[DATA PROVIDED]

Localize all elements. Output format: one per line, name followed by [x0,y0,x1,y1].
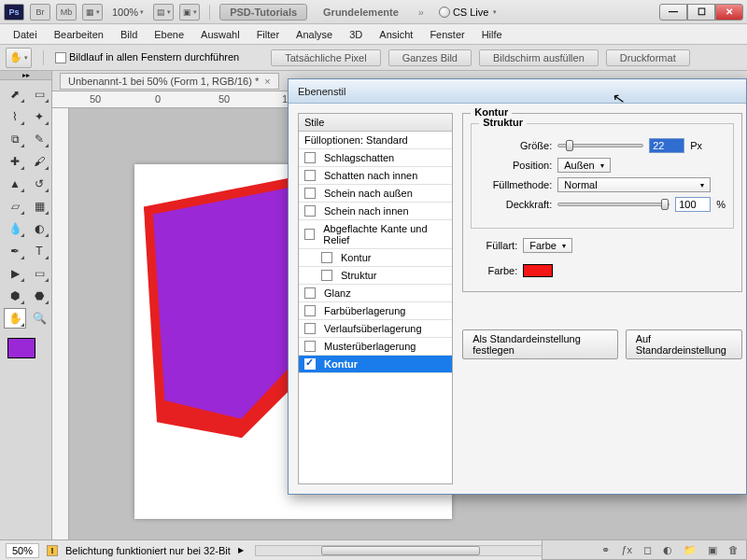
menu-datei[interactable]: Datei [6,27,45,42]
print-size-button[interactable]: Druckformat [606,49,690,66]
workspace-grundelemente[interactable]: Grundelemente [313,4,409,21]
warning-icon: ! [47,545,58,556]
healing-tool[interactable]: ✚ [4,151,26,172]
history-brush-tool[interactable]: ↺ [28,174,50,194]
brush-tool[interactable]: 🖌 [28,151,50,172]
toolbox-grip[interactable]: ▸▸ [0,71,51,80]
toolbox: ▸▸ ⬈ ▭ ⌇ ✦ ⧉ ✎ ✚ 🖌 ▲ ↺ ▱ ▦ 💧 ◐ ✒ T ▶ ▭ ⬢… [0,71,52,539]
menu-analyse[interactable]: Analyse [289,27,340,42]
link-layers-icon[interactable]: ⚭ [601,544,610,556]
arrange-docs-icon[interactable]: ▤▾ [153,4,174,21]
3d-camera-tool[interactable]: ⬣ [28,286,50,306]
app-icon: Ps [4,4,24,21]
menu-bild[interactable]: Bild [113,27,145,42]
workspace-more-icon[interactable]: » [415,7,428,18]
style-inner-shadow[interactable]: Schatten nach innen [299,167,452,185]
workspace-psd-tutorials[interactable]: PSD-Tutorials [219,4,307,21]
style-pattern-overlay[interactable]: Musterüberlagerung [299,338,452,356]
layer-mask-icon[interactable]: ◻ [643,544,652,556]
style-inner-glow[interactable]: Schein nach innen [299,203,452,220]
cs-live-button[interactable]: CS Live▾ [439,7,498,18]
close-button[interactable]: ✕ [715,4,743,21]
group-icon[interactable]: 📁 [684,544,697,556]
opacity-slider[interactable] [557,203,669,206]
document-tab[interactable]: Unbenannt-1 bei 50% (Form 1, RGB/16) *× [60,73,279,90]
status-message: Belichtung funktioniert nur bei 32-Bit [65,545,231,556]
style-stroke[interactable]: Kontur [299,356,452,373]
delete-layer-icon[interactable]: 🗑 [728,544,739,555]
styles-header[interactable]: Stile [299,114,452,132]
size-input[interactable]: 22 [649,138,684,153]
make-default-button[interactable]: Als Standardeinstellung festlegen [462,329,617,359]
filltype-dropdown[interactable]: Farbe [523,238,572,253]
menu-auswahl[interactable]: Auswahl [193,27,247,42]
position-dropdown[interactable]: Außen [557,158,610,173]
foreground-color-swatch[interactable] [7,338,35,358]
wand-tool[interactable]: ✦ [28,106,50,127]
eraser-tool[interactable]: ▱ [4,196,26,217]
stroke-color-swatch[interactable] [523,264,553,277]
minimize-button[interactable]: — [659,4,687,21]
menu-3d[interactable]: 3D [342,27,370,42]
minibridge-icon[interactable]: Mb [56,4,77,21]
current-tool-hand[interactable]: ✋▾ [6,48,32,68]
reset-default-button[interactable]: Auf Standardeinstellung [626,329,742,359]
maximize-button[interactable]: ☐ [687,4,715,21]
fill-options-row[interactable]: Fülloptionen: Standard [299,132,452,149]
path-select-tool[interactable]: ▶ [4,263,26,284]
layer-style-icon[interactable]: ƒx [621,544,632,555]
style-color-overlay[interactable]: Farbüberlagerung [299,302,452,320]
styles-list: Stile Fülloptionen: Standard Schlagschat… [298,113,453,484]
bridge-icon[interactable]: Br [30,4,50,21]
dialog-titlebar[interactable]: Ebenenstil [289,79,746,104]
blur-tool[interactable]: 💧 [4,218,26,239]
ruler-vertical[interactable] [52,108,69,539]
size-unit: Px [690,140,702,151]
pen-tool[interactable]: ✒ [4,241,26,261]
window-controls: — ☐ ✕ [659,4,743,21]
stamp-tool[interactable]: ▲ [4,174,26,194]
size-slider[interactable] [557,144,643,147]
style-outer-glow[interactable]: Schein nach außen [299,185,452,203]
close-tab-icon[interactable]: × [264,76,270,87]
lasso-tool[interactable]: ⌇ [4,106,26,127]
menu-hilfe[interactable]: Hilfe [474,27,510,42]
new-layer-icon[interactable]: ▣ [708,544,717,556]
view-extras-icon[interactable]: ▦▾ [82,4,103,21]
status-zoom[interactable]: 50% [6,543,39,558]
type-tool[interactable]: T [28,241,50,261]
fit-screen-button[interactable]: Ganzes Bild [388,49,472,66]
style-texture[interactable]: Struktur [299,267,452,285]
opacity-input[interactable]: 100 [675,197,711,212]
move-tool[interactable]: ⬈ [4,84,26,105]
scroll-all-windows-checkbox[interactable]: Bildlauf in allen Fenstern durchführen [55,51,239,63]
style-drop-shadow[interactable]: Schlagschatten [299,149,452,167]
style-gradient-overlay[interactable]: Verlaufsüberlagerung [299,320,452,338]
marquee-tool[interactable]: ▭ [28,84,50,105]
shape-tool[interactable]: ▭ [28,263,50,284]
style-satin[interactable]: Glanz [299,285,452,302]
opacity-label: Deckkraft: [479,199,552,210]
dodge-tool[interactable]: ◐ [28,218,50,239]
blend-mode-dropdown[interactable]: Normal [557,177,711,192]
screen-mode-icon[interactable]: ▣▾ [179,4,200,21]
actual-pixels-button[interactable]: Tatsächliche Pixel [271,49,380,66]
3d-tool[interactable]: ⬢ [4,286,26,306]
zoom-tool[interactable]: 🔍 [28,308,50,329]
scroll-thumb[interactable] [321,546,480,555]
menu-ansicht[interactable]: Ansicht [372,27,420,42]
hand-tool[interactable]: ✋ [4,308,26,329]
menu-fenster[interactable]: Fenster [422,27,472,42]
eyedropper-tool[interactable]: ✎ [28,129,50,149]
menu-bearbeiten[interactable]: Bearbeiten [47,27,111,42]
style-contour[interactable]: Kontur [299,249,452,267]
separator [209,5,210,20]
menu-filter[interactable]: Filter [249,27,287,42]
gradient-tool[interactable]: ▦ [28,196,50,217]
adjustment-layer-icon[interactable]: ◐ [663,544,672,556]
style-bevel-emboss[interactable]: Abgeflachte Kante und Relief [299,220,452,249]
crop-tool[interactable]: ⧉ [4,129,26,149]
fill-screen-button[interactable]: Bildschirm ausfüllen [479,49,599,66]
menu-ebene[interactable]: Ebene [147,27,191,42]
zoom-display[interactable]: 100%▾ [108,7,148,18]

[/DATA PROVIDED]

EXERCISE PROMPT:
Only the records, copied exactly and without pictures, should make up the answer.

YOUR RESPONSE:
Localize all elements. Output format: one per line, name followed by [x0,y0,x1,y1].
menu-datei[interactable]: Datei [6,27,45,42]
print-size-button[interactable]: Druckformat [606,49,690,66]
workspace-grundelemente[interactable]: Grundelemente [313,4,409,21]
warning-icon: ! [47,545,58,556]
healing-tool[interactable]: ✚ [4,151,26,172]
history-brush-tool[interactable]: ↺ [28,174,50,194]
brush-tool[interactable]: 🖌 [28,151,50,172]
toolbox-grip[interactable]: ▸▸ [0,71,51,80]
toolbox: ▸▸ ⬈ ▭ ⌇ ✦ ⧉ ✎ ✚ 🖌 ▲ ↺ ▱ ▦ 💧 ◐ ✒ T ▶ ▭ ⬢… [0,71,52,539]
menu-analyse[interactable]: Analyse [289,27,340,42]
link-layers-icon[interactable]: ⚭ [601,544,610,556]
arrange-docs-icon[interactable]: ▤▾ [153,4,174,21]
3d-camera-tool[interactable]: ⬣ [28,286,50,306]
app-icon: Ps [4,4,24,21]
menu-bild[interactable]: Bild [113,27,145,42]
workspace-more-icon[interactable]: » [415,7,428,18]
style-inner-shadow[interactable]: Schatten nach innen [299,167,452,185]
workspace-psd-tutorials[interactable]: PSD-Tutorials [219,4,307,21]
style-pattern-overlay[interactable]: Musterüberlagerung [299,338,452,356]
layer-mask-icon[interactable]: ◻ [643,544,652,556]
style-inner-glow[interactable]: Schein nach innen [299,203,452,220]
cs-live-button[interactable]: CS Live▾ [439,7,498,18]
close-button[interactable]: ✕ [715,4,743,21]
group-icon[interactable]: 📁 [684,544,697,556]
opacity-slider[interactable] [557,203,669,206]
document-tab[interactable]: Unbenannt-1 bei 50% (Form 1, RGB/16) *× [60,73,279,90]
status-message: Belichtung funktioniert nur bei 32-Bit [65,545,231,556]
style-stroke[interactable]: Kontur [299,356,452,373]
delete-layer-icon[interactable]: 🗑 [728,544,739,555]
styles-header[interactable]: Stile [299,114,452,132]
size-input[interactable]: 22 [649,138,684,153]
make-default-button[interactable]: Als Standardeinstellung festlegen [462,329,617,359]
filltype-dropdown[interactable]: Farbe [523,238,572,253]
menu-auswahl[interactable]: Auswahl [193,27,247,42]
position-dropdown[interactable]: Außen [557,158,610,173]
foreground-color-swatch[interactable] [7,338,35,358]
wand-tool[interactable]: ✦ [28,106,50,127]
eraser-tool[interactable]: ▱ [4,196,26,217]
stroke-color-swatch[interactable] [523,264,553,277]
minimize-button[interactable]: — [659,4,687,21]
menu-3d[interactable]: 3D [342,27,370,42]
minibridge-icon[interactable]: Mb [56,4,77,21]
current-tool-hand[interactable]: ✋▾ [6,48,32,68]
reset-default-button[interactable]: Auf Standardeinstellung [626,329,742,359]
maximize-button[interactable]: ☐ [687,4,715,21]
fill-options-row[interactable]: Fülloptionen: Standard [299,132,452,149]
path-select-tool[interactable]: ▶ [4,263,26,284]
layer-style-icon[interactable]: ƒx [621,544,632,555]
style-color-overlay[interactable]: Farbüberlagerung [299,302,452,320]
styles-list: Stile Fülloptionen: Standard Schlagschat… [298,113,453,484]
bridge-icon[interactable]: Br [30,4,50,21]
dialog-titlebar[interactable]: Ebenenstil [289,79,746,104]
blur-tool[interactable]: 💧 [4,218,26,239]
ruler-vertical[interactable] [52,108,69,539]
size-unit: Px [690,140,702,151]
pen-tool[interactable]: ✒ [4,241,26,261]
window-controls: — ☐ ✕ [659,4,743,21]
stamp-tool[interactable]: ▲ [4,174,26,194]
size-slider[interactable] [557,144,643,147]
style-outer-glow[interactable]: Schein nach außen [299,185,452,203]
close-tab-icon[interactable]: × [264,76,270,87]
lasso-tool[interactable]: ⌇ [4,106,26,127]
menu-hilfe[interactable]: Hilfe [474,27,510,42]
new-layer-icon[interactable]: ▣ [708,544,717,556]
view-extras-icon[interactable]: ▦▾ [82,4,103,21]
status-zoom[interactable]: 50% [6,543,39,558]
type-tool[interactable]: T [28,241,50,261]
fit-screen-button[interactable]: Ganzes Bild [388,49,472,66]
style-texture[interactable]: Struktur [299,267,452,285]
opacity-input[interactable]: 100 [675,197,711,212]
move-tool[interactable]: ⬈ [4,84,26,105]
scroll-all-windows-checkbox[interactable]: Bildlauf in allen Fenstern durchführen [55,51,239,63]
style-drop-shadow[interactable]: Schlagschatten [299,149,452,167]
style-gradient-overlay[interactable]: Verlaufsüberlagerung [299,320,452,338]
marquee-tool[interactable]: ▭ [28,84,50,105]
shape-tool[interactable]: ▭ [28,263,50,284]
style-satin[interactable]: Glanz [299,285,452,302]
opacity-label: Deckkraft: [479,199,552,210]
dodge-tool[interactable]: ◐ [28,218,50,239]
blend-mode-dropdown[interactable]: Normal [557,177,711,192]
screen-mode-icon[interactable]: ▣▾ [179,4,200,21]
actual-pixels-button[interactable]: Tatsächliche Pixel [271,49,380,66]
3d-tool[interactable]: ⬢ [4,286,26,306]
zoom-tool[interactable]: 🔍 [28,308,50,329]
scroll-thumb[interactable] [321,546,480,555]
menu-ansicht[interactable]: Ansicht [372,27,420,42]
hand-tool[interactable]: ✋ [4,308,26,329]
menu-fenster[interactable]: Fenster [422,27,472,42]
eyedropper-tool[interactable]: ✎ [28,129,50,149]
menu-bearbeiten[interactable]: Bearbeiten [47,27,111,42]
style-contour[interactable]: Kontur [299,249,452,267]
separator [209,5,210,20]
menu-filter[interactable]: Filter [249,27,287,42]
gradient-tool[interactable]: ▦ [28,196,50,217]
adjustment-layer-icon[interactable]: ◐ [663,544,672,556]
style-bevel-emboss[interactable]: Abgeflachte Kante und Relief [299,220,452,249]
crop-tool[interactable]: ⧉ [4,129,26,149]
fill-screen-button[interactable]: Bildschirm ausfüllen [479,49,599,66]
menu-ebene[interactable]: Ebene [147,27,191,42]
zoom-display[interactable]: 100%▾ [108,7,148,18]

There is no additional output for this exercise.